Problem requirements:
If a line below contains the string "protezioni", return that line.
----- Supplied data
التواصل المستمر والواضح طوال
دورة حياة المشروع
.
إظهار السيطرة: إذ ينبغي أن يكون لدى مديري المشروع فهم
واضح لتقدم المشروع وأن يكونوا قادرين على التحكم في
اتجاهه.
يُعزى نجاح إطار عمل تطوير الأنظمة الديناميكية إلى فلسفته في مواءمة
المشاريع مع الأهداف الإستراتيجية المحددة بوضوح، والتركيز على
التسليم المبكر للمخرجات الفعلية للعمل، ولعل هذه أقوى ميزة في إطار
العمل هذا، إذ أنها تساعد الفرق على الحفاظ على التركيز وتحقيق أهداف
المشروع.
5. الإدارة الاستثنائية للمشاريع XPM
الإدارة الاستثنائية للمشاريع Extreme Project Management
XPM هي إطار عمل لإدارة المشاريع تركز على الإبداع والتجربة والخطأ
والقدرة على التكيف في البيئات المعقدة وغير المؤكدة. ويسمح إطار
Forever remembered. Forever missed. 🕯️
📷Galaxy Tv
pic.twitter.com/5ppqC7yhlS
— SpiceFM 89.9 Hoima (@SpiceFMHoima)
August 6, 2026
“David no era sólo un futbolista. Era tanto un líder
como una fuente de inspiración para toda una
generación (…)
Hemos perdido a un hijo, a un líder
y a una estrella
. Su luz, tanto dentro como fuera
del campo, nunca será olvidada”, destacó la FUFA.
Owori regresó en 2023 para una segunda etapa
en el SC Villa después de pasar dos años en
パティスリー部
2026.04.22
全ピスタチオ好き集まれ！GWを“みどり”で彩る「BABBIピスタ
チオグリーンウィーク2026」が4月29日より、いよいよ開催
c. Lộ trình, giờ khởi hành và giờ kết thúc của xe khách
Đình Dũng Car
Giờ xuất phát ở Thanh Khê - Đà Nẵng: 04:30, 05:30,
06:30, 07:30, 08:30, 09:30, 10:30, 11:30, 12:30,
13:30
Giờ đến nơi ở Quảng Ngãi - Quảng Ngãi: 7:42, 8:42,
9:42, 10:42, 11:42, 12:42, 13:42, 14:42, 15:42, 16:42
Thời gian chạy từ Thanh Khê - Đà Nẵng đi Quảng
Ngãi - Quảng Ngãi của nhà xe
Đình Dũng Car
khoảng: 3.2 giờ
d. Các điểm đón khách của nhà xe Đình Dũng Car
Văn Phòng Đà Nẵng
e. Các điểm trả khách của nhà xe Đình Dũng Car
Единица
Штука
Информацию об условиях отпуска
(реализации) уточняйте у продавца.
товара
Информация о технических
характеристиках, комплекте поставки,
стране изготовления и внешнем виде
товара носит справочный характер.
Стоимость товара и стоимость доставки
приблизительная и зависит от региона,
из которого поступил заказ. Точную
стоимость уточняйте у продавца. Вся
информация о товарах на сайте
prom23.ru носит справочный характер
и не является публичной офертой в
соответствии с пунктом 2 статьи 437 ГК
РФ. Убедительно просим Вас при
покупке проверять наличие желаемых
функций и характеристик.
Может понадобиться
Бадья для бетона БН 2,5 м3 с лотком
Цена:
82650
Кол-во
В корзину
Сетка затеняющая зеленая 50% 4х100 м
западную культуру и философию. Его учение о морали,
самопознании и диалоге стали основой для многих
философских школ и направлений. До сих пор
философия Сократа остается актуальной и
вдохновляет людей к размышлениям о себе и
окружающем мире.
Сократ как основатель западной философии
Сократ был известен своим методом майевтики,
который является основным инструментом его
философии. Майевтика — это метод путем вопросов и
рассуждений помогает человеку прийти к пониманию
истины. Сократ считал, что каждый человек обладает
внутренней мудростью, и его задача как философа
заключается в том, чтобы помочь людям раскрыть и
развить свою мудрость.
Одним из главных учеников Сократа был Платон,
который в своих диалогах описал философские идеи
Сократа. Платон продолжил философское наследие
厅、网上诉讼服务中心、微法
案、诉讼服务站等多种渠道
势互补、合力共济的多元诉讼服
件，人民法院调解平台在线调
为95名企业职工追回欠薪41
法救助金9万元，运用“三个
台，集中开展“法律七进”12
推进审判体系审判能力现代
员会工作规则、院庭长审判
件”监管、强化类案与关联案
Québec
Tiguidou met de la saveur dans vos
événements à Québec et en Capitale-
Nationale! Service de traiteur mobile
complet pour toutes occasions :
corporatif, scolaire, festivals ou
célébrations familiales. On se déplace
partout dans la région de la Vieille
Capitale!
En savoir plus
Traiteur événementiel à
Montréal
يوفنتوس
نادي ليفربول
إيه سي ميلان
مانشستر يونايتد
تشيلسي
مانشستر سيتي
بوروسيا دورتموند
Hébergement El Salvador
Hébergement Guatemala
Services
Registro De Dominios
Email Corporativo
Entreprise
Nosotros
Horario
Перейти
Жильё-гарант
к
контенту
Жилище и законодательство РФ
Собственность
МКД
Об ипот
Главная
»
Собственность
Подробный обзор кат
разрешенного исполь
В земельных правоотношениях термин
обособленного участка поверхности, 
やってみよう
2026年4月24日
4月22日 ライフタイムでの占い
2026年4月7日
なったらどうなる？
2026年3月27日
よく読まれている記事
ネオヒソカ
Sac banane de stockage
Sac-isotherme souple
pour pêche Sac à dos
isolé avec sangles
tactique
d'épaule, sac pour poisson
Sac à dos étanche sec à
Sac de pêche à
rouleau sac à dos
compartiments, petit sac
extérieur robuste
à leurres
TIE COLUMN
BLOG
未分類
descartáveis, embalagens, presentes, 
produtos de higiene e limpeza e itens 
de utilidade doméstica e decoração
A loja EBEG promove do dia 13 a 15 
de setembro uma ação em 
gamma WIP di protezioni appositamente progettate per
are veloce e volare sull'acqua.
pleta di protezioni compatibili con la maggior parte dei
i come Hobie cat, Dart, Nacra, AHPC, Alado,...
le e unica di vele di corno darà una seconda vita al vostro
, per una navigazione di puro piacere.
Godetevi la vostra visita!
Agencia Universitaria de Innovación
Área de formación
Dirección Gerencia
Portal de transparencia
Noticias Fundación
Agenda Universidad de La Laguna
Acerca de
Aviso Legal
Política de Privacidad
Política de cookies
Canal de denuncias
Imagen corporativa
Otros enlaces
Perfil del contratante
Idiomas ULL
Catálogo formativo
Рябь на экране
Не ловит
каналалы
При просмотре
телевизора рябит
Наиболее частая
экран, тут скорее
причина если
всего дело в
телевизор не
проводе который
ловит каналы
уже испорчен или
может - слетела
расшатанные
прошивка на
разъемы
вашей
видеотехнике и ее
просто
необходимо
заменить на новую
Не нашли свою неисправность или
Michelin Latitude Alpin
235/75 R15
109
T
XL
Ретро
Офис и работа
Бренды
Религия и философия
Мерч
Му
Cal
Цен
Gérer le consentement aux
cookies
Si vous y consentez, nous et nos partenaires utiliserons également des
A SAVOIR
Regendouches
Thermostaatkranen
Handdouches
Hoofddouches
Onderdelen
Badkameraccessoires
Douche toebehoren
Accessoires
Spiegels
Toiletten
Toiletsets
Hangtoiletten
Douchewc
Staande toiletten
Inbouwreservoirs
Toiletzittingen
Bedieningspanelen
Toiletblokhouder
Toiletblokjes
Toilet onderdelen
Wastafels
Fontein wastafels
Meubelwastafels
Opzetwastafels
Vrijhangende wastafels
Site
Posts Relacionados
----------
Answer:
gamma WIP di protezioni appositamente progettate per
pleta di protezioni compatibili con la maggior parte dei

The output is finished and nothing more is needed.